5. China Mobile Hong Kong (941 HK) - (monthly, weekly & daily) was purchased last month with the proceeds from my sale of the BlackRock Gold & General Fund, which caused a little surprise among subscribers. I still like BlackRock G&G, incidentally, and it is doing just fine but I felt I was lowering risk in my portfolio, albeit at the cost of some near-term performance. China Mobile yields 3.5% and I expect it will continue to nudge the dividend higher each year.
6. Rio Tinto (RIO LN) - (monthly, weekly & daily) - The wonderful, sometimes chaotic process of democracy has had its say in Australia and the Labor/Green coalition means that the mining levy is back on the table. This is a setback for Australian miners of an uncertain duration. However I think the long-term fundamental story is terrific - look at Rio's world class portfolio of assets which is likely to grow in value over the next several years - so I will hold but probably not increase my long position in Rio at this time. The chart pattern remains promising.
7. BHP Billiton (BLT LN) - (monthly, weekly & daily) - The comments for Rio above also apply to BHP but this is a very different story due to the bid for Potash. I have no additional insight on this but would be pleasantly surprised if BHP succeeded at anything close to its opening offer and I hope it does not get into a bidding war for the fertilizer company. Here is Wikipedia on BHP.

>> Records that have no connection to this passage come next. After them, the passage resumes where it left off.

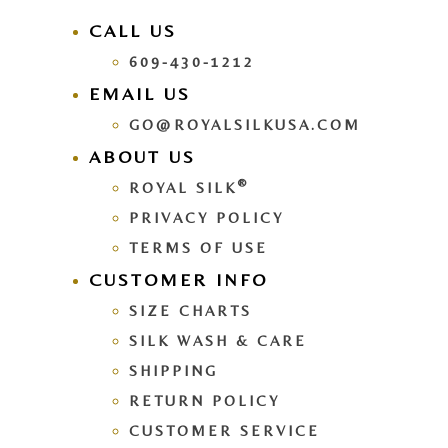
CALL US
609-430-1212
EMAIL US
GO@ROYALSILKUSA.COM
ABOUT US
®
ROYAL SILK
PRIVACY POLICY
TERMS OF USE
CUSTOMER INFO
SIZE CHARTS
SILK WASH & CARE
SHIPPING
RETURN POLICY
CUSTOMER SERVICE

8. BlackRock World Mining Trust (BRWM LN) - (monthly, weekly & daily) This is the best conservative way to play the mining sector in my view, given BlackRock's experienced management and world class mining portfolio. The chart action will remain positive while the sequence of higher reaction lows is maintained. I would expect BRWM to perform well if the global cyclical bull trend resumes in Q4, as I anticipate. It currently sells at a discount to NAV of almost 16%. Here is the latest Trustnet factsheet on BRWM.
9. iShares FTSE Xinhua China (FXC LN) - (monthly, weekly & daily) - This remains a sleeper, and I have continued to nibble in recent months. Valuations remain attractive and the lengthy trading range should support a good advance in the event of an upside breakout which I am hoping will occur before yearend.
10. Aberdeen New Dawn Investment Trust (ABD LN) - (monthly, weekly & daily) - I previously overestimated my weighting in ABD, probably because unlike a trading account, I monitor long-term investments via charts in my 'Favourites' section rather than online accounts or statements. And so much for my stated intention to add to ABD. Perhaps it was always doing too well when I was topping up ISA accounts or making an occasional portfolio switch. Anyway, Huge Young and his team have done a superb job and I note that his largest position by far as of 31st July 2010 was in India. ABD's discount to NAV is currently 7.35%.
I will review other positions in this portfolio before long.